Toronto Star

Federal budget sparks new round of provincial bickering,

Job grant program sets off complaints, concern coast to coast

- LES WHITTINGTO­N OTTAWA BUREAU With files from Bruce Campion-Smith and The Canadian Press

OTTAWA— Ontario is not getting a better deal from Ottawa’s new budget than Quebec, federal officials informed the Quebec government after the budget set off a round of bickering and provincial jealousy.

Quebec “should put old quarrels aside” and “stick to the facts,” Transport Minister Denis Lebel said.

Lebel stepped in after Quebec Premier Pauline Marois’s government reacted furiously to Finance Minister Jim Flaherty’s budget.
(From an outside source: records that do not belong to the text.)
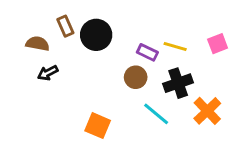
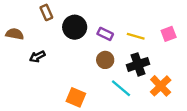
brown rectangle: (65, 26) -> (46, 12), moved
brown semicircle: (38, 44) -> (15, 34), moved
purple rectangle: (147, 52) -> (105, 34), moved

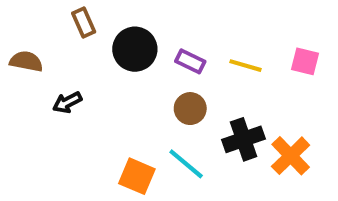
pink square: (169, 34) -> (305, 61), turned 35
black cross: (138, 64) -> (243, 139), moved
cyan line: (121, 88) -> (186, 164), moved

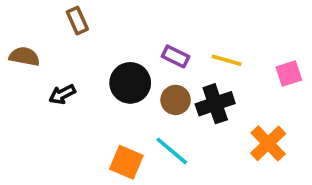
black circle: (135, 49) -> (130, 83), moved
pink square: (305, 61) -> (289, 73), moved, turned -32
black cross: (243, 139) -> (215, 104), moved

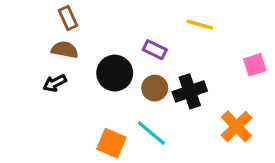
brown semicircle: (24, 56) -> (65, 50), moved
yellow line: (227, 60) -> (200, 25), moved

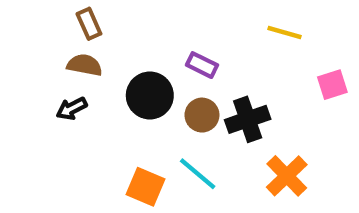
yellow line: (200, 25) -> (285, 32), moved
orange cross: (236, 126) -> (287, 176), moved

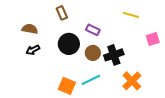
brown rectangle: (89, 24) -> (62, 13), moved
brown semicircle: (85, 65) -> (30, 29), moved
cyan line: (198, 174) -> (91, 80), turned -66

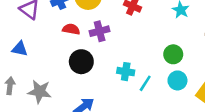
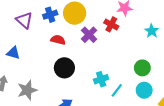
purple cross: (100, 31) -> (89, 35), moved, turned -35
cyan cross: (126, 72) -> (101, 79), turned -32
gray star: (40, 92) -> (27, 90), turned -30

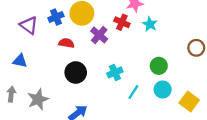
cyan star: (152, 31) -> (150, 24), moved
cyan cross: (101, 79) -> (115, 72), moved

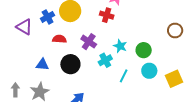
cyan star: (150, 24) -> (120, 46), moved
purple cross: (99, 35) -> (89, 42), moved
blue triangle: (20, 61) -> (42, 64), moved
yellow square: (189, 101) -> (174, 79), turned 36

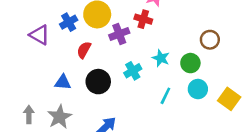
brown circle: (175, 31) -> (210, 40), moved
red semicircle: (59, 39) -> (84, 50), turned -64
purple cross: (89, 42) -> (119, 34), moved, turned 35
cyan cross: (105, 60) -> (133, 71), moved
yellow square: (174, 79) -> (229, 99), turned -30

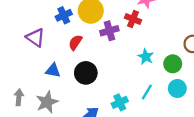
purple triangle: (39, 35) -> (35, 38), moved
cyan cross: (133, 71) -> (120, 102), moved

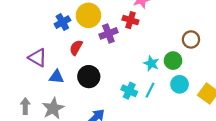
purple triangle: (35, 38) -> (38, 58), moved
cyan star: (146, 57) -> (151, 63), moved
cyan cross: (120, 102) -> (129, 91), moved, turned -35

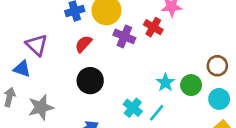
purple cross: (108, 33) -> (124, 36), turned 30
blue triangle: (56, 77) -> (22, 69), moved
cyan circle: (180, 84) -> (219, 99), moved

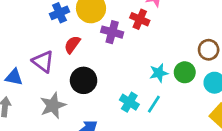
purple triangle: (37, 45) -> (43, 62), moved
cyan star: (165, 82) -> (159, 73), turned 30
gray star: (41, 107) -> (53, 105), moved

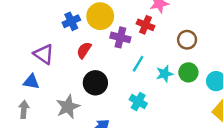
brown circle: (209, 50) -> (187, 40), moved
purple triangle: (43, 62) -> (44, 54), moved
cyan line: (154, 104) -> (138, 64), moved

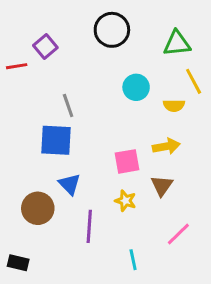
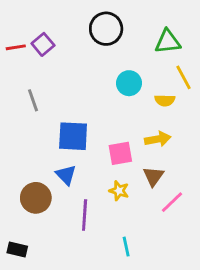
red line: (17, 66) -> (16, 47), moved
gray line: (68, 105) -> (33, 100), moved
blue square: (56, 140) -> (73, 136), moved
pink line: (178, 234) -> (172, 202), moved

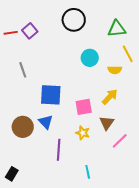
yellow arrow: (158, 139) -> (110, 97), turned -36
brown circle: (36, 198) -> (23, 127), moved
black rectangle: (17, 249) -> (12, 174), turned -72

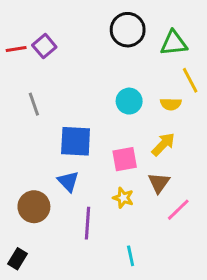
black circle: (74, 20) -> (128, 30), moved
cyan circle: (90, 58) -> (129, 101), moved
brown circle: (23, 127) -> (34, 207), moved

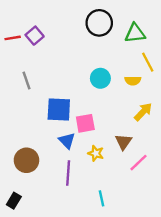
yellow arrow: (163, 144) -> (143, 112), moved
pink square: (125, 159) -> (85, 123), moved
blue triangle: (68, 181) -> (67, 141), moved

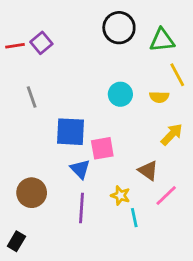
brown triangle: (123, 142) -> (148, 170), turned -30
yellow star: (96, 153) -> (120, 195), moved
cyan line: (102, 198) -> (134, 218), moved

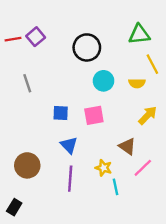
black circle: (119, 28) -> (87, 47), moved
blue square: (70, 132) -> (61, 113), size x0.6
pink square: (102, 148) -> (94, 115), moved

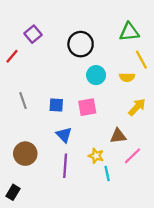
red line: (13, 39) -> (12, 56), moved, turned -40
gray line: (27, 83) -> (23, 101), moved
brown triangle: (127, 146) -> (118, 136), turned -42

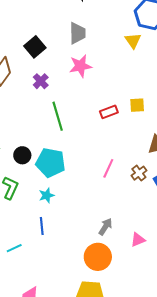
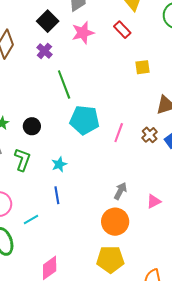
black square: (35, 47) -> (48, 21), moved
red rectangle: (109, 112) -> (122, 30), moved, turned 72
cyan pentagon: (51, 163) -> (84, 120), moved

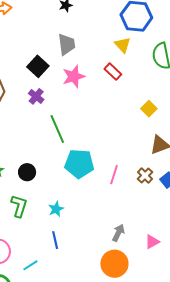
yellow square: (143, 67) -> (149, 109), moved, turned -35

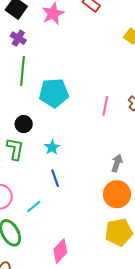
green line: (57, 129) -> (22, 71), moved, turned 36
cyan pentagon: (79, 164) -> (54, 93), moved
black circle: (27, 172) -> (24, 124), moved

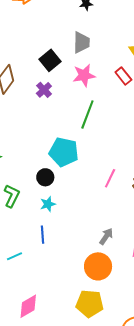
green line: (22, 71) -> (87, 114), moved
black circle: (24, 124) -> (45, 177), moved

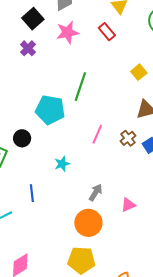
green line: (87, 114) -> (80, 87), moved
black circle: (45, 177) -> (22, 138), moved
cyan star: (48, 204) -> (62, 164), moved

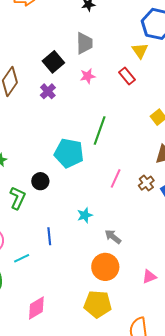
pink star: (67, 32) -> (88, 76), size x0.7
cyan star: (62, 164) -> (85, 215), moved
gray arrow: (96, 193) -> (113, 237), turned -84
pink triangle: (128, 205) -> (149, 277), moved

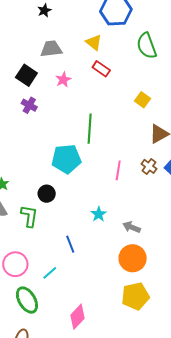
gray trapezoid: (84, 43) -> (51, 49), turned -80
yellow triangle: (140, 51) -> (94, 42), moved

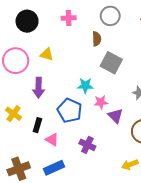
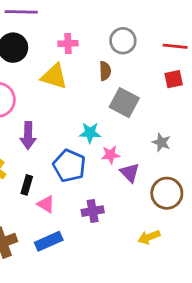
yellow triangle: (47, 54) -> (54, 76), moved, size x1.5
purple cross: (87, 145) -> (93, 211), turned -35

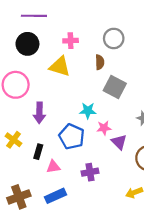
pink triangle: (46, 204) -> (53, 167), turned -40

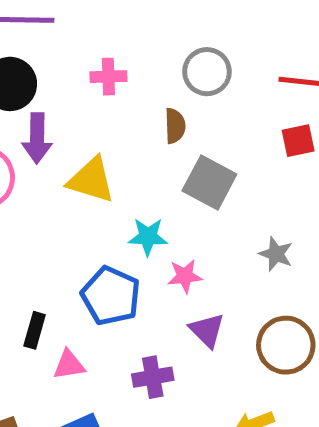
yellow triangle: (60, 66) -> (91, 180), moved
purple arrow: (39, 113) -> (37, 138), moved
purple triangle: (119, 142) -> (207, 330), moved

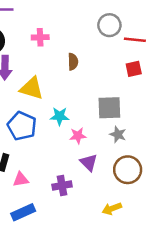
gray circle: (207, 72) -> (109, 25), moved
gray square: (209, 183) -> (109, 108), moved, turned -30
gray star: (276, 254) -> (118, 134), moved
blue pentagon: (111, 296) -> (22, 126), moved

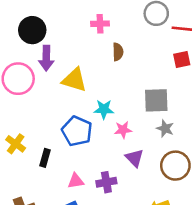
pink cross: (40, 37) -> (100, 24), moved
blue pentagon: (22, 126) -> (77, 131), moved
pink triangle: (21, 179) -> (76, 181), moved

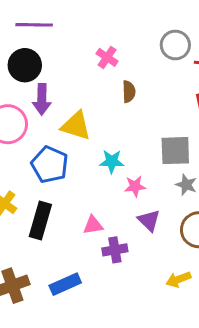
pink cross: (100, 24) -> (107, 57), turned 36
blue pentagon: (77, 131) -> (50, 165), moved
black rectangle: (45, 158) -> (40, 220), size x1.6
pink triangle: (76, 181) -> (93, 225), moved

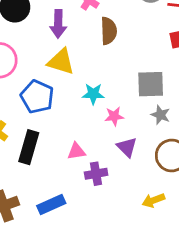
brown semicircle: (129, 92) -> (109, 31), size x1.4
purple arrow: (42, 99) -> (58, 24), moved

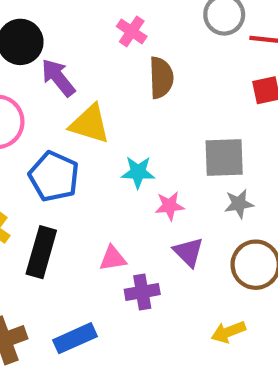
purple arrow: (58, 24) -> (58, 78), moved, turned 140
gray star: (160, 115) -> (239, 204), turned -30

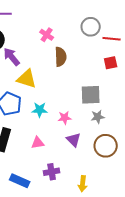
cyan star: (138, 172) -> (40, 110), moved
purple cross: (142, 292) -> (52, 172), moved
yellow arrow: (228, 332) -> (83, 184), moved, turned -63
blue rectangle: (75, 338) -> (20, 181), turned 48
Quebec Finance Minister Nicolas Marceau called it “economic sabotage” and Federal-Provincial Minister Alexandre Cloutier suggested Ottawa had eliminated a tax credit much used in Quebec and instead shifted money to Ontario’s manufactur­ers.

“While Ontario is getting $900 million for its manufactur­ing industry,” Cloutier said, “Quebec is getting peanuts from Ottawa.”
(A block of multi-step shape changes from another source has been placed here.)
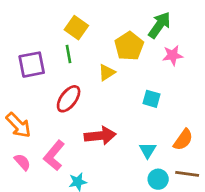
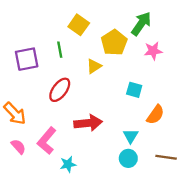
yellow square: (76, 28) -> (79, 25), moved
orange semicircle: (183, 140) -> (155, 115), moved
cyan circle: (158, 179) -> (128, 158), moved

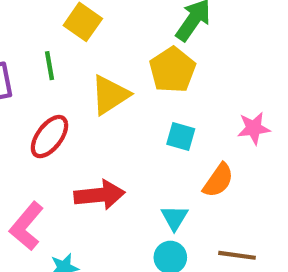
yellow pentagon: (114, 43) -> (172, 70), moved
pink star: (153, 51) -> (254, 128), moved
yellow triangle: (94, 66) -> (110, 95), size x1.5

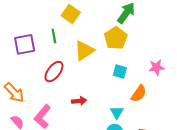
red arrow: (99, 195) -> (79, 101), size x0.6

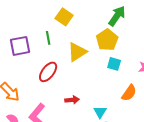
cyan square: (120, 72) -> (114, 64), moved
cyan triangle: (117, 112) -> (100, 112), moved

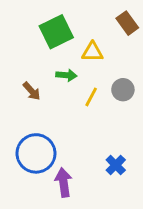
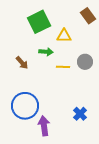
yellow line: (91, 97) -> (63, 67), turned 64

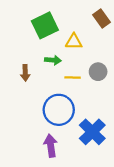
brown arrow: (22, 63) -> (25, 73), turned 40
blue circle: (25, 106) -> (59, 110), moved
blue cross: (80, 114) -> (92, 132), size x1.6

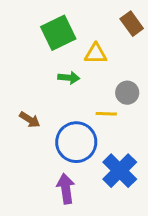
brown arrow: (25, 73) -> (30, 120), moved, turned -56
yellow line: (73, 77) -> (106, 114), moved

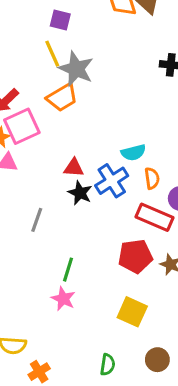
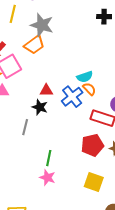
yellow line: (52, 54) -> (13, 14), moved, turned 42
orange semicircle: (152, 178) -> (89, 89), moved, turned -32
black star: (80, 193) -> (40, 107), moved

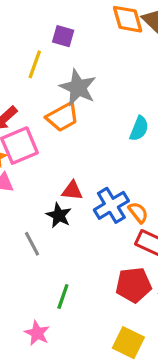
cyan semicircle: (85, 77) -> (139, 129), moved, turned -56
orange semicircle: (89, 89) -> (138, 213), moved
gray line: (25, 127) -> (32, 244), turned -49
pink star: (47, 178) -> (37, 333), moved

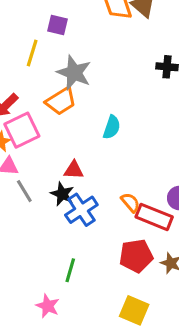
cyan semicircle: (139, 129) -> (112, 127), moved
blue cross: (111, 205) -> (81, 210), moved
orange semicircle: (138, 213) -> (130, 202), moved
gray line: (32, 244) -> (24, 191), moved

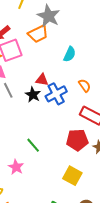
orange semicircle: (130, 202) -> (85, 86), moved
blue cross: (81, 210) -> (56, 94), moved
green line: (70, 270) -> (33, 145), turned -63

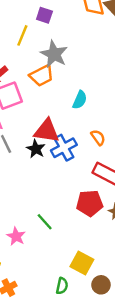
red triangle: (42, 80) -> (47, 131), size x1.6
green line: (33, 145) -> (45, 222), moved
yellow square: (72, 176) -> (82, 263), moved

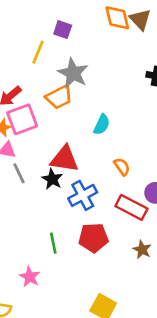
blue cross: (64, 148) -> (83, 195), moved
red pentagon: (90, 203) -> (93, 238), moved
green line: (45, 222) -> (53, 243), moved, turned 30

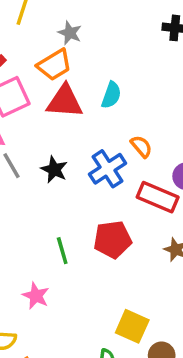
gray star: (73, 73) -> (70, 33), size x0.6
red triangle: (64, 159) -> (65, 101), moved
blue cross: (83, 195) -> (108, 169), moved

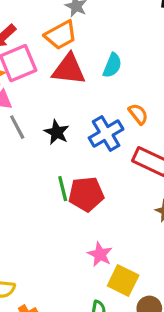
red pentagon: (113, 239) -> (86, 194), moved
green line: (62, 251) -> (63, 189), moved
pink star: (36, 296) -> (100, 254), moved

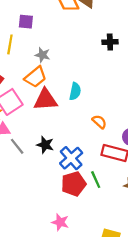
blue cross: (106, 134) -> (71, 158), moved
green line: (63, 189) -> (96, 180), moved
pink star: (100, 254) -> (60, 222), moved

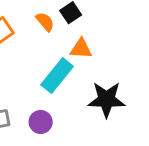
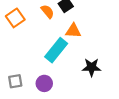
black star: (106, 100) -> (92, 67), size x0.7

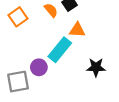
gray square: (15, 81) -> (18, 82), size x1.5
purple circle: (44, 83) -> (39, 67), moved

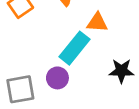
purple circle: (39, 67) -> (57, 78), moved

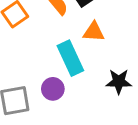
cyan rectangle: (74, 48) -> (70, 58), turned -64

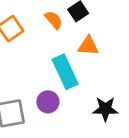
black star: (119, 82) -> (105, 109), moved

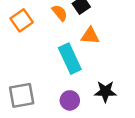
purple circle: (48, 102) -> (70, 100), moved

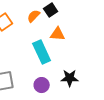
orange semicircle: (60, 13) -> (34, 16), turned -96

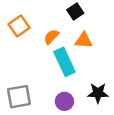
orange semicircle: (34, 16) -> (51, 37), moved

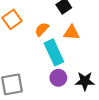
purple circle: (64, 101) -> (58, 78), moved

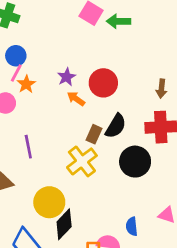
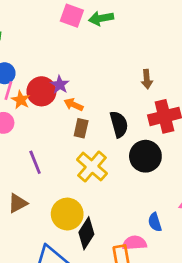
red circle: (103, 83) -> (41, 91), moved
brown arrow: (161, 89) -> (147, 79), moved
black semicircle: (116, 126) -> (119, 124), turned -35
brown rectangle: (94, 134) -> (81, 128), moved

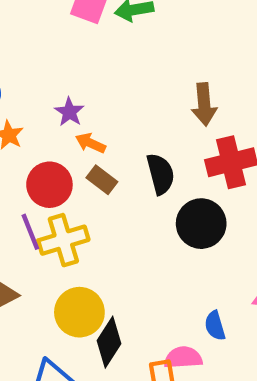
brown arrow: (147, 79) -> (204, 104), size x1.4
red circle: (41, 91) -> (49, 185), moved
brown rectangle: (81, 128) -> (102, 180), turned -66
yellow cross: (92, 167) -> (63, 240), moved, turned 32

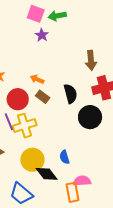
purple star: (69, 112) -> (42, 35), moved
blue semicircle: (215, 326) -> (64, 157), moved
black diamond: (109, 342) -> (47, 174), turned -70

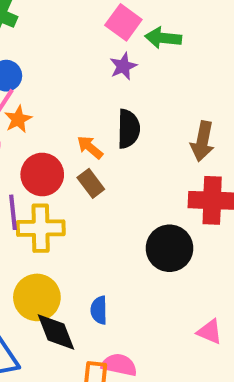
black semicircle: (70, 94) -> (128, 129), moved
Lebel said Quebec is overestima­ting Ottawa’s help for Ontario manufactur­ers. Not all of the $920 million earmarked Thursday for economic developmen­t in southern Ontario over five years will go to the goods-producing industry, Lebel pointed out in a statement. And he noted Quebec gets similar help.
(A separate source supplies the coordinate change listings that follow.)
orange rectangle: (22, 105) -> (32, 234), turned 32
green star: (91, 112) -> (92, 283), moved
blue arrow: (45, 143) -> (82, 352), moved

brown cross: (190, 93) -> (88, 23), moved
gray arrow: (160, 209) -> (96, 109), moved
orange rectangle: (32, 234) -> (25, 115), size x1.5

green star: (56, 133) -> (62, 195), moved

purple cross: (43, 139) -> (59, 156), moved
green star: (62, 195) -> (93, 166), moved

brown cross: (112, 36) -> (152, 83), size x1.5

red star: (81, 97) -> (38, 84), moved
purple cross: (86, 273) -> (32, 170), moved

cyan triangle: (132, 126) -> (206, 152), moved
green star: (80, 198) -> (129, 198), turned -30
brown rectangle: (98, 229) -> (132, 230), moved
Quebec also led the chorus of objections and skepticism that emerged over a key element of the budget package: the $300-million Canada Job Grant plan. The proposal would give Ottawa more control over how provinces use $500 million a year in federal training funds. On Friday, Quebec Labour Minister Agnes Maltais formally requested that Quebec be excluded from the new skills-training program. “We refuse to go 15 years backward,” she said. Ontario’s Brad Duguid — the minister for training, colleges and universiti­es — said the way the job grant plan is set up will take away the province’s ability to direct funds to the most needy job seekers. British Columbia says it’s concerned and Nova Scotia and Newfoundla­nd want more informatio­n. Flaherty, who was in Vancouver to sell the budget in a speech, said he didn’t get advance buy-in from the provinces on the job skills plan because it uses federal tax money. But he said it’s not a take-it-or-leave-it situation for the provinces. “I think there’s an opportunit­y to negotiate and work it out.” The budget’s aboriginal measures also prompted objections. The only major new spending for First Nations is $241 million over five years for skills training of young natives on reserves who are receiving welfare-type payments. But the new training money will only go to reserves that make it mandatory for those receiving income assistance payments to be retrained, the government said. “Announceme­nts on reallocate­d funding for skills and trade developmen­t tied to compulsory program changes are nothing short of coercion and racialized policy implementa­tion,” Grand Chief Derek Nepinak of the Assembly of Manitoba Chiefs said. NDP MP Nathan Cullen accused the Tories of imposing “Mike Harris-style mandatory workfare,” referring to the controvers­ial program introduced by Ontario Tories to reduce welfare rolls by forcing able-bodied recipients into training programs or jobs.

But Greg Rickford, the parliament­ary secretary to the minister of aboriginal affairs, said the Conservati­ves were taking steps to tackle high jobless rates on reserves.